I will be building a desk top made from either 3/4 maple plywood with walnut edges or 3/4 walnut with maple edges. How would you approach finishing this to yield the best look from each species? I prefer a satin gloss and I do not have the facilities to spray the finish.


----------



## jlord (Nov 16, 2009)

I prefer to use a coat of sanding sealer first. After it dries lightly sand with 320. You can use a water base satin topcoat to finish it off. I would do a couple of coats sanding with the 320 in between coats. If you use a oil base topcoat it will give a warmer color than the water base top coats.


----------



## bobj3 (Jan 17, 2006)

Hi Brett

Check out the video below

InTheWorkshop's Channel - YouTube

===



Brett K said:


> I will be building a desk top made from either 3/4 maple plywood with walnut edges or 3/4 walnut with maple edges. How would you approach finishing this to yield the best look from each species? I prefer a satin gloss and I do not have the facilities to spray the finish.


----------



## Brett K (Jan 18, 2012)

Thanks to both of you! I don't plan on staining the wood. I have read about using BLO and wasn't sure if it would be helpful for both the maple and walnut prior to clearing.
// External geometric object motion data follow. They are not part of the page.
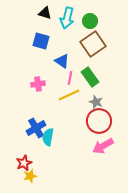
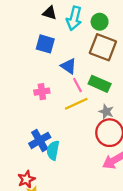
brown square: (93, 44) -> (103, 47), turned -35
green rectangle: (90, 77) -> (100, 84), turned -30
pink line: (70, 78) -> (77, 85), turned -40

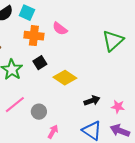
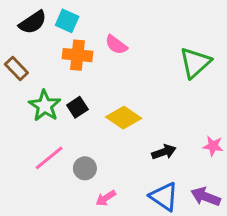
black square: (40, 63) -> (77, 107), moved
pink star: (118, 107) -> (213, 146), moved
pink arrow: (53, 132) -> (106, 198), turned -152

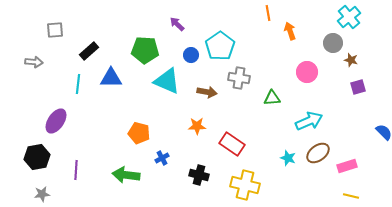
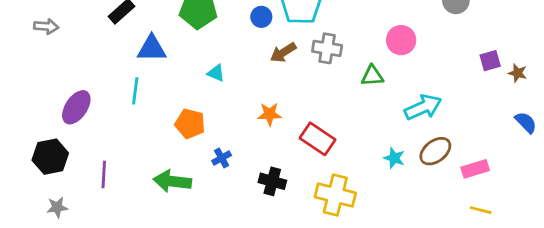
brown star: (351, 60) -> (518, 73), moved
pink circle: (307, 72) -> (401, 40), moved
cyan triangle: (167, 81) -> (216, 73), moved, size x0.5
cyan line: (78, 84) -> (135, 91), moved
brown arrow: (207, 92) -> (283, 52), moved, turned 138

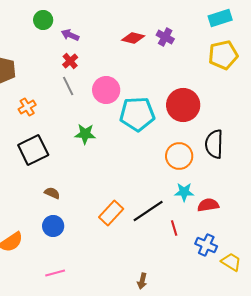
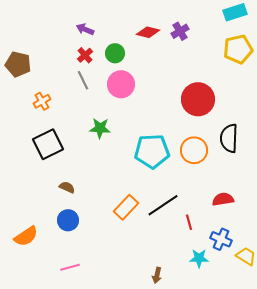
green circle: (43, 20) -> (115, 53), moved
purple cross: (165, 37) -> (180, 31), turned 30
cyan pentagon: (137, 114) -> (152, 151), moved
cyan star: (184, 192) -> (199, 258), moved

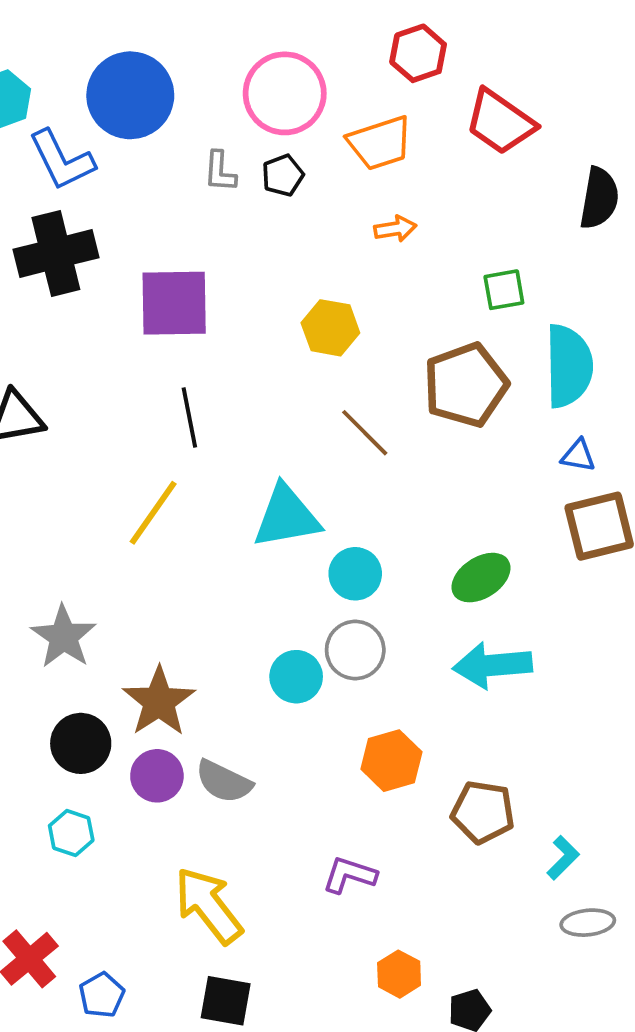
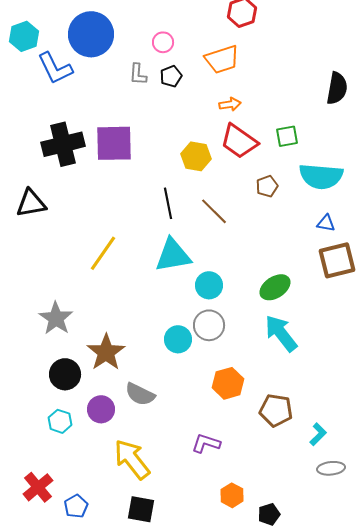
pink circle: (285, 93) -> (163, 42), moved, size x0.5
red trapezoid: (500, 122) -> (239, 141), moved
black cross: (56, 254) -> (63, 144), moved
cyan semicircle: (569, 366) -> (321, 176), turned 96
brown pentagon: (466, 385) -> (267, 186), size x0.5
black line: (189, 417) -> (168, 203), moved
cyan arrow: (492, 665) -> (281, 333), turned 57
purple circle: (157, 776) -> (101, 409), moved

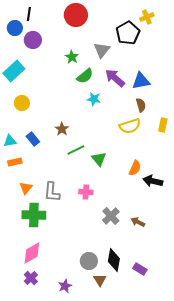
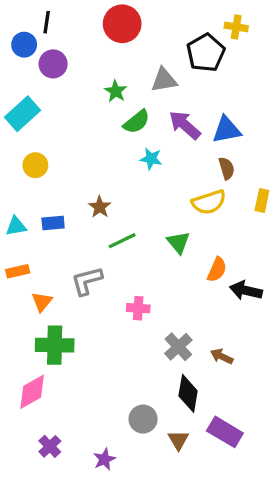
yellow cross: (147, 17) -> (236, 27), turned 32
gray triangle: (102, 50) -> (164, 80), turned 42
blue rectangle: (33, 139) -> (53, 223), turned -56
green triangle: (99, 159) -> (178, 242), moved
orange rectangle: (15, 162) -> (18, 271), moved
gray L-shape: (52, 192) -> (87, 281), moved, turned 70
pink diamond: (32, 253) -> (32, 392), moved
black diamond: (114, 260) -> (188, 393), moved
purple rectangle: (140, 269) -> (225, 432), size x1.5
brown triangle: (100, 280) -> (178, 440), moved

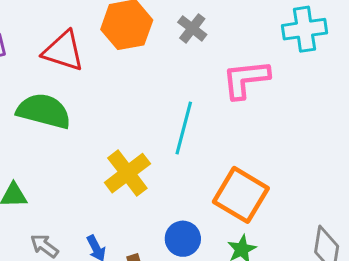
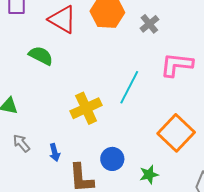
green semicircle: (44, 111) -> (41, 56), size x0.7
orange square: (241, 195) -> (176, 133), moved

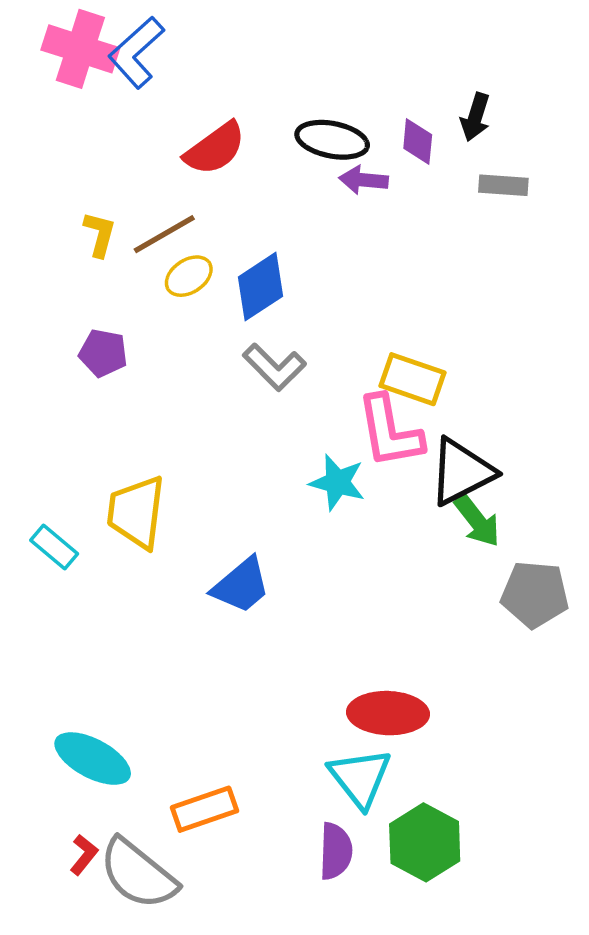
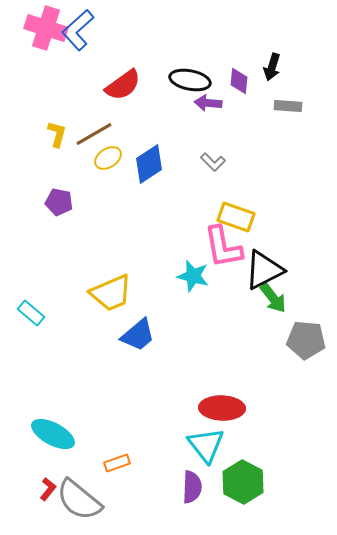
gray L-shape: (274, 367) -> (213, 162), moved, size x0.7
yellow trapezoid: (136, 512) -> (111, 293), moved, turned -120
orange rectangle: (204, 809) -> (117, 463), size x0.7

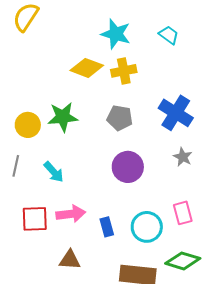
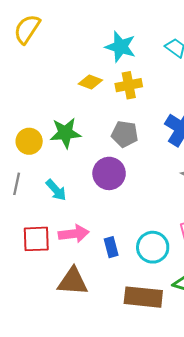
yellow diamond: (87, 68) -> (90, 82), size x0.7
purple circle: (128, 167) -> (109, 173), moved
brown triangle: (70, 260) -> (73, 281), size x1.4

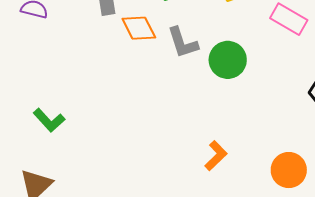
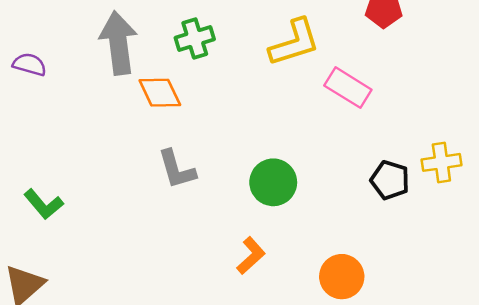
gray L-shape: (183, 43) -> (177, 169), moved
green circle: (228, 60) -> (273, 182), moved

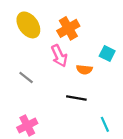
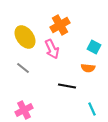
yellow ellipse: (28, 25) -> (25, 37), moved
orange semicircle: (84, 70) -> (88, 68), moved

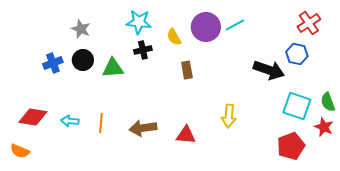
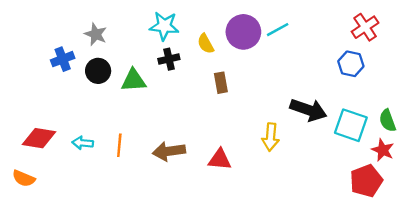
blue cross: (53, 63) -> (63, 59), moved
black arrow: (269, 70) -> (308, 110), moved
red pentagon: (291, 146) -> (366, 181), moved

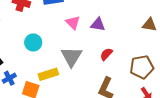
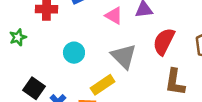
red semicircle: (106, 54) -> (164, 42), size x1.6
Thoughts?


----------



## jlord (Nov 16, 2009)

For me I don't use it.


----------



## cgreene (Nov 7, 2009)

I have made some clocks with curly maple and walnut that I used BLO on then coated with spray can lacquer. BLO really makes the grain on both these woods pop. My suggestion is to take a couple of scraps or cut offs from the boards and put some BLO on them and see if you like it. If the maple is blond and you wish to keep it as blond as possible, use very light coats. Too heavy and the maple will take on an amberish antique look. You can either use just the BLO and have an oil finish or top coat the BLO (once dry) with lacquer or varnish. Good luck.


----------